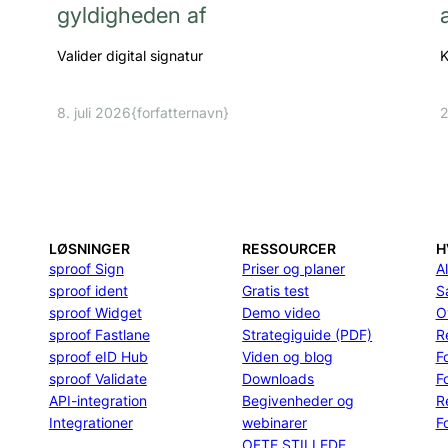
gyldigheden af
Valider digital signatur
K
8. juli 2026
{forfatternavn}
2
LØSNINGER
RESSOURCER
H
sproof Sign
Priser og planer
Al
sproof ident
Gratis test
S
sproof Widget
Demo video
O
sproof Fastlane
Strategiguide (PDF)
R
sproof eID Hub
Viden og blog
F
sproof Validate
Downloads
F
API-integration
Begivenheder og
R
Integrationer
webinarer
Fo
OFTE STILLEDE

Problem details:
Reproduce each line above exactly, but not a single picture.

Solution to this problem:
gyldigheden af
Valider digital signatur
K
8. juli 2026
{forfatternavn}
2
LØSNINGER
RESSOURCER
H
sproof Sign
Priser og planer
Al
sproof ident
Gratis test
S
sproof Widget
Demo video
O
sproof Fastlane
Strategiguide (PDF)
R
sproof eID Hub
Viden og blog
F
sproof Validate
Downloads
F
API-integration
Begivenheder og
R
Integrationer
webinarer
Fo
OFTE STILLEDE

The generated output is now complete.